Overview
Pneumocystis jirovecii pneumonia (PcP) poses a substantial risk for patients with hematologic malignancies and solid tumors who are undergoing chemo- or immunotherapy-related immunosuppression 1. Most non-HIV-infected hematology patients present with severe PcP 2.Diagnosis
Diagnosis is triggered by clinical signs and symptoms, typical radiological findings, and occasionally laboratory findings in at-risk patients 2.
Diagnostic proof by bronchoalveolar lavage (BAL) should not delay the initiation of treatment 2.Management
For most hematological malignancy patients presenting with severe PcP, intravenous antimicrobial therapy should be started 2.
First-line treatment: High-dose trimethoprim/sulfamethoxazole (TMP/SMX) 2.
Alternative treatment (for TMP/SMX intolerance): Combination of primaquine plus clindamycin 2.
Treatment duration: Typically 3 weeks 2.
Treatment evaluation: First assessment after 1 week.
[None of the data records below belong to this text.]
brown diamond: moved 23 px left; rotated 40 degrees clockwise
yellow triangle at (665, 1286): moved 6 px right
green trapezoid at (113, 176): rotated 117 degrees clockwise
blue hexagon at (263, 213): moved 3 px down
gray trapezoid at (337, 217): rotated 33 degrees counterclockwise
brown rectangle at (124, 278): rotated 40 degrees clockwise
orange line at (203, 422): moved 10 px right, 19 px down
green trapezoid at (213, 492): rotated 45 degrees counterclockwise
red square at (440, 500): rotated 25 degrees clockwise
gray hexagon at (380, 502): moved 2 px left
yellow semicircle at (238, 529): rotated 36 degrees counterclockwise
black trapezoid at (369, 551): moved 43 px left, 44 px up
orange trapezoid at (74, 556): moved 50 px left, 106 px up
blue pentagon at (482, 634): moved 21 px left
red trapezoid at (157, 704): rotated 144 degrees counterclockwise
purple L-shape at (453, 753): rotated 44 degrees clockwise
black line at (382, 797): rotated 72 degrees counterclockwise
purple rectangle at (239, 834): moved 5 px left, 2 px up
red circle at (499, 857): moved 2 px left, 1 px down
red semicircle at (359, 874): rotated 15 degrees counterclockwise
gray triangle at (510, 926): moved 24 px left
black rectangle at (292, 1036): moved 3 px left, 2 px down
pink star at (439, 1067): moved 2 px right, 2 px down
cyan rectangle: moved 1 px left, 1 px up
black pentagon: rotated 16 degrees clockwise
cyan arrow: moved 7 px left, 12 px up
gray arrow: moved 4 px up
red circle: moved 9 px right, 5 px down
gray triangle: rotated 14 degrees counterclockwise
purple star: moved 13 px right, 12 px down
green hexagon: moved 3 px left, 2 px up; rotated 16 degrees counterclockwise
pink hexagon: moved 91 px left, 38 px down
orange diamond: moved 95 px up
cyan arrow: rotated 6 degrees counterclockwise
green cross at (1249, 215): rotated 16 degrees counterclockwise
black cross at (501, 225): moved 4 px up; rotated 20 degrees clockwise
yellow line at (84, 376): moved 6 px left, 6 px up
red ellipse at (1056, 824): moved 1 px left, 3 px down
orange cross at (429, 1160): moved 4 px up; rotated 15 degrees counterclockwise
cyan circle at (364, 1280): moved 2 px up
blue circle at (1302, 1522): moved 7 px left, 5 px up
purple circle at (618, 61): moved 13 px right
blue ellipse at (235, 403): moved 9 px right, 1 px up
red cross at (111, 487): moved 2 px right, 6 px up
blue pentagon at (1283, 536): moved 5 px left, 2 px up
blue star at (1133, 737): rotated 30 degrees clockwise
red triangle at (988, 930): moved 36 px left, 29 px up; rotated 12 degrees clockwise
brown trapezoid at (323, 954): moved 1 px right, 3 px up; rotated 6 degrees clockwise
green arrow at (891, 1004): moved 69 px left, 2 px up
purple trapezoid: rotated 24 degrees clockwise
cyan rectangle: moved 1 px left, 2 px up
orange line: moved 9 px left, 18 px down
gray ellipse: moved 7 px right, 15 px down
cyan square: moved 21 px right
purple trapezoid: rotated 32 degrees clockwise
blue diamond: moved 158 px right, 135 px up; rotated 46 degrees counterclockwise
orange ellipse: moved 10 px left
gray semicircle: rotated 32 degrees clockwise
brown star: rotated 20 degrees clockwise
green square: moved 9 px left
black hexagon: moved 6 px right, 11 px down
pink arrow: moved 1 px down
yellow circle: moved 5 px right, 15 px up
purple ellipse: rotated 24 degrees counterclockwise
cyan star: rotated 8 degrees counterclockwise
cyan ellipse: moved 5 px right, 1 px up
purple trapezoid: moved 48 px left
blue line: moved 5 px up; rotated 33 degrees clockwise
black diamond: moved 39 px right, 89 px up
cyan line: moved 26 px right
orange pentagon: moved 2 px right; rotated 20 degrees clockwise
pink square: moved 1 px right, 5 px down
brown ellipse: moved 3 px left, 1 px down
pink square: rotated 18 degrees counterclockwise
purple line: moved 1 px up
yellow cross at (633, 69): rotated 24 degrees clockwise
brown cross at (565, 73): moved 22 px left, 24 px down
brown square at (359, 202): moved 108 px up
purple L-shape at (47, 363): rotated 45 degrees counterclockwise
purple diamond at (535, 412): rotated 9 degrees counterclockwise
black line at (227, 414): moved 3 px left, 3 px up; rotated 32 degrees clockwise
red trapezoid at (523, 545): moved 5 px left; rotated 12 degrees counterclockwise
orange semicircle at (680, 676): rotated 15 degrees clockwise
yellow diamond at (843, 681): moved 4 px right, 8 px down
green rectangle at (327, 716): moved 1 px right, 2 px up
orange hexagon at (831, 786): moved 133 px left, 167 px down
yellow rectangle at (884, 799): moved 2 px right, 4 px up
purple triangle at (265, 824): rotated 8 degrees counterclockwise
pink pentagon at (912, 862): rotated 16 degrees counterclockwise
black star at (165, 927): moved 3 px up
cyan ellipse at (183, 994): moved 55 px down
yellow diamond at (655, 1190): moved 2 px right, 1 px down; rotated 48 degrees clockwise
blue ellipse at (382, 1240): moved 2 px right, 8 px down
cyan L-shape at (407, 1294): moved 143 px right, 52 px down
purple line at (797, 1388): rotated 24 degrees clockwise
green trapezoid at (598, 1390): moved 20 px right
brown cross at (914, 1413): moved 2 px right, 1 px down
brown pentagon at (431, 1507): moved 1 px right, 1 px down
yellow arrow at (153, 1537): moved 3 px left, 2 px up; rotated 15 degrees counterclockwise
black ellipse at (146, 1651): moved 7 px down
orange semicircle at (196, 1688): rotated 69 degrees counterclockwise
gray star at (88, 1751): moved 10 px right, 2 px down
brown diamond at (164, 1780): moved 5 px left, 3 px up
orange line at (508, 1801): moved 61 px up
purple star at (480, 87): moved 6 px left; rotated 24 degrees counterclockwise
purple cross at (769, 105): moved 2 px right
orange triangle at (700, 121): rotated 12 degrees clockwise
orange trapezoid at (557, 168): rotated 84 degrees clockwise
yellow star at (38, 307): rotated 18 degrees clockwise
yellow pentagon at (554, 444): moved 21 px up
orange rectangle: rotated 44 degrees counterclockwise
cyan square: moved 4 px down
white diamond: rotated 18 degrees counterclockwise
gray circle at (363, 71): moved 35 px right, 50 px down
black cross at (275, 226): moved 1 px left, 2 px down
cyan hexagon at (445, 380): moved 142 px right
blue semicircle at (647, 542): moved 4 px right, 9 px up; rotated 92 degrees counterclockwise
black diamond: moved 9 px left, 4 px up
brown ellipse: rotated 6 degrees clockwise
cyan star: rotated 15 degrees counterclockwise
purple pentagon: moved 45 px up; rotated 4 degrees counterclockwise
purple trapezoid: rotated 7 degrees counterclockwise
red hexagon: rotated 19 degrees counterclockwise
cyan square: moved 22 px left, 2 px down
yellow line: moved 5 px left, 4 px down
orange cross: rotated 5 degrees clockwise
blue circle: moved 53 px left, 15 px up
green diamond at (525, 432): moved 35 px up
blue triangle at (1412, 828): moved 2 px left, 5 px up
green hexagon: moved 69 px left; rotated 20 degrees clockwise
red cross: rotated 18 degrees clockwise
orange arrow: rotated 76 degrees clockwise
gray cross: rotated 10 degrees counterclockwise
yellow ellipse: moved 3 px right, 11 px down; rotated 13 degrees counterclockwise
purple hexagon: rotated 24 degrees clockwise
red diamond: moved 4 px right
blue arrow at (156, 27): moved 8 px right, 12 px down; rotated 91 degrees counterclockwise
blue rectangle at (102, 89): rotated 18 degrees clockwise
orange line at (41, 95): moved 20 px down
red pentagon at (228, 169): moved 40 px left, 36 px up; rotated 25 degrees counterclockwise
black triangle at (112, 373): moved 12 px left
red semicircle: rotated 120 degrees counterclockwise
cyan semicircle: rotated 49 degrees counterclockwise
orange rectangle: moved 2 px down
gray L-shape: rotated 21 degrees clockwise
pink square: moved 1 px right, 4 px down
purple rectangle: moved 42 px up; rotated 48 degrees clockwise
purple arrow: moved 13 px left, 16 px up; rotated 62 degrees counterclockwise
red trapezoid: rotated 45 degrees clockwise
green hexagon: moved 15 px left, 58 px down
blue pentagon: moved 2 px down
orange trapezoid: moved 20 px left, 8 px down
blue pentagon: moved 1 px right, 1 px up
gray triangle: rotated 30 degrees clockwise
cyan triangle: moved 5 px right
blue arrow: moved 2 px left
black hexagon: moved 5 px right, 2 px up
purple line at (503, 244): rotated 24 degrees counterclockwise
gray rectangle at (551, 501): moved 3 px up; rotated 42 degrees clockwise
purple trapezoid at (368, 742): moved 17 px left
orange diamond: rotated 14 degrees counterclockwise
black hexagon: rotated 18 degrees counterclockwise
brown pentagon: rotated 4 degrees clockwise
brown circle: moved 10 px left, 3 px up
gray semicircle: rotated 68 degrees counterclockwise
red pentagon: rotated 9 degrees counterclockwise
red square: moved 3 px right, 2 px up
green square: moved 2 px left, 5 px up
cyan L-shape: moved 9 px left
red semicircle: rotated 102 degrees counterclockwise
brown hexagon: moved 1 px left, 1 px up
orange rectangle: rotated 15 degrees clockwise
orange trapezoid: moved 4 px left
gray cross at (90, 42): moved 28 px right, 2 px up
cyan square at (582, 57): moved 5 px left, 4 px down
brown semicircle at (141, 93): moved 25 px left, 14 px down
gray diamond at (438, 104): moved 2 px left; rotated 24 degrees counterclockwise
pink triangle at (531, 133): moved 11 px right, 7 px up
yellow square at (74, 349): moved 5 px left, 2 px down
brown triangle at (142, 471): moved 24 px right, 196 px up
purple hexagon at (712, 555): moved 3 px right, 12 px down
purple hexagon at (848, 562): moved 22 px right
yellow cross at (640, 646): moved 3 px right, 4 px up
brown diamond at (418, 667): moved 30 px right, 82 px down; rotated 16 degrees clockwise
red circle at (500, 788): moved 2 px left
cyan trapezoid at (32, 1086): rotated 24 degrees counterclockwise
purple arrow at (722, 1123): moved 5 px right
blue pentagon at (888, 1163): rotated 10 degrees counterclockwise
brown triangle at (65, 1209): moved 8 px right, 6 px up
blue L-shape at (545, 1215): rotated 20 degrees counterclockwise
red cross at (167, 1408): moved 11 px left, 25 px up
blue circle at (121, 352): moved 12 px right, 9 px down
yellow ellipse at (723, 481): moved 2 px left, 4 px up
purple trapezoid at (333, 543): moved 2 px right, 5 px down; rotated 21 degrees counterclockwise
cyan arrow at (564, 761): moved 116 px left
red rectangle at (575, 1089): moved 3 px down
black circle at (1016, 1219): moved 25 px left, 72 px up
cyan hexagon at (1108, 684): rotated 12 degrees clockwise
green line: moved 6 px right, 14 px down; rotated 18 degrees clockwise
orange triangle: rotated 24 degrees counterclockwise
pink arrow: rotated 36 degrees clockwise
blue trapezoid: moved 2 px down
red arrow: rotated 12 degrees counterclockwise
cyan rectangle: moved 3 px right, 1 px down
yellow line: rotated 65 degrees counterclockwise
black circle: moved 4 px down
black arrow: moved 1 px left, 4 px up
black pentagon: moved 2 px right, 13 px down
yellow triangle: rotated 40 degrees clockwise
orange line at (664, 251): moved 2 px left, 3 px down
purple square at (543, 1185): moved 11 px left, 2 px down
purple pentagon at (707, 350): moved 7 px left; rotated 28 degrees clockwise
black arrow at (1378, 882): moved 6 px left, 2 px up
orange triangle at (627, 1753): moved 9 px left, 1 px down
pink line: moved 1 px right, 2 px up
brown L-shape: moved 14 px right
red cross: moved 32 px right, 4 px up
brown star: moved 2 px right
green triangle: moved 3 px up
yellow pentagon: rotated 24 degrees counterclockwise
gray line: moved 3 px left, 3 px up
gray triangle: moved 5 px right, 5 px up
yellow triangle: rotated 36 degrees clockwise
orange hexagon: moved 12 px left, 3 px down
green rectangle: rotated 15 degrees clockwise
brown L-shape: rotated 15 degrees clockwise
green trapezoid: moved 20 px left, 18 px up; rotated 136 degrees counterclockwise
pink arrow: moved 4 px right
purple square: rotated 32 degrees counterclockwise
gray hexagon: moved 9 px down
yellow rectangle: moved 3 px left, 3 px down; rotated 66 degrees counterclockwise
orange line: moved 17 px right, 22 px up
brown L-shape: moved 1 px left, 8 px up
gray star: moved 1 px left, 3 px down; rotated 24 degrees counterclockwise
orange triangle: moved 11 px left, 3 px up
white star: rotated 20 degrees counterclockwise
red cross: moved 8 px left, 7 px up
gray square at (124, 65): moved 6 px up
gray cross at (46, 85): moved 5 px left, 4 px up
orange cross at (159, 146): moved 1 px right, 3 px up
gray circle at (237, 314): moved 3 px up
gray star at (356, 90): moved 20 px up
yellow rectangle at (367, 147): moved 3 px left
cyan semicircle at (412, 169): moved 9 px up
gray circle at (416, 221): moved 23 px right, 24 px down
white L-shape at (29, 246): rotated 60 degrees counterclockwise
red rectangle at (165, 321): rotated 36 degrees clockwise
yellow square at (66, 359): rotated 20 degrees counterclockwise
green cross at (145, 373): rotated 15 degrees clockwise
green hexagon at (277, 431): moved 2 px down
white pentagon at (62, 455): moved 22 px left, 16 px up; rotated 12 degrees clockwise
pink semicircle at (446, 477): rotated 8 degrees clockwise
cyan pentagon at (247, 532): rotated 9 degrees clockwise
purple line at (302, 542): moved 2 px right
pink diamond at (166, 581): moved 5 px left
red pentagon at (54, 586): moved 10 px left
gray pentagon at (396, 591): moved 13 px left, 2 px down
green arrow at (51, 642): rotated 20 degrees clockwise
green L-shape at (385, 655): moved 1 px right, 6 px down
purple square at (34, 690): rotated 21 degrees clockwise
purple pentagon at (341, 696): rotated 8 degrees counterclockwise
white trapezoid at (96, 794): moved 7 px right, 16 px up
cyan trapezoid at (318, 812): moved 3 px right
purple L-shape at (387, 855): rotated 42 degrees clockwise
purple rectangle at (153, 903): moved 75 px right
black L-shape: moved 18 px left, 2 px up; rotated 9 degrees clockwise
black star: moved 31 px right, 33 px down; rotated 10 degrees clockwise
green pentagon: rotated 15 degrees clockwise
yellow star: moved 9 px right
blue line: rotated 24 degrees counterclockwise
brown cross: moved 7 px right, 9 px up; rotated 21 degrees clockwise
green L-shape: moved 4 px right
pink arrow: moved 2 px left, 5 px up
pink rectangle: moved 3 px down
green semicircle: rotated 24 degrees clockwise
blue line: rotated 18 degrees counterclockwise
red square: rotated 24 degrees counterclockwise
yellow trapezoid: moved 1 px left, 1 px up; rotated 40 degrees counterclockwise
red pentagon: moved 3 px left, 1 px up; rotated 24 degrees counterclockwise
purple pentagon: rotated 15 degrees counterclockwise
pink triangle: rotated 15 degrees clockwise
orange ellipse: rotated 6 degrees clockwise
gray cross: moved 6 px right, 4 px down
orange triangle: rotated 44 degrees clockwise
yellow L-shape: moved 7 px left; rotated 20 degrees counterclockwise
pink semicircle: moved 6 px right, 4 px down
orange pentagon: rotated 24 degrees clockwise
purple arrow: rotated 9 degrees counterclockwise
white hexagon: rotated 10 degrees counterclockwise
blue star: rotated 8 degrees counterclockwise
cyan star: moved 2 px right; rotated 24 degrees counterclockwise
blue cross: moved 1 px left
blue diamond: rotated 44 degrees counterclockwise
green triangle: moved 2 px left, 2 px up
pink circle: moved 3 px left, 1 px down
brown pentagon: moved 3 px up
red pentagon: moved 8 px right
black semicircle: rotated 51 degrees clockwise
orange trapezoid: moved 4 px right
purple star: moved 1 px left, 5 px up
If no clinical response, repeat pulmonary CT scan and bronchoalveolar lavage to check for secondary or co-infections 2.
Adjunctive therapy: Glucocorticoid administration must be decided on a case-by-case basis 2.
Ventilatory support: Non-invasive ventilation is not significantly superior to intubation and mechanical ventilation for patients with critical respiratory failure 2.Special Populations
Guidelines address PcP prophylaxis in hematologic and oncologic patients with chemo- or immunotherapy-related immunosuppression 1.
Treatment guidelines are specifically for non-HIV-infected hematology patients 2.Key Recommendations
PcP prophylaxis is recommended for cancer patients with chemo- or immunotherapy-related immunosuppression 1. (Evidence: Expert opinion)
High-dose trimethoprim/sulfamethoxazole is the treatment of choice for PcP in non-HIV-infected hematology patients 2. (Evidence: Expert opinion)
In patients with documented intolerance to trimethoprim/sulfamethoxazole, the preferred alternative treatment is the combination of primaquine plus clindamycin 2. (Evidence: Expert opinion)
Treatment for PcP typically lasts 3 weeks 2. (Evidence: Expert opinion)
Secondary anti-PCP prophylaxis is indicated in all non-HIV-infected hematology patients after completing treatment 2. (Evidence: Expert opinion)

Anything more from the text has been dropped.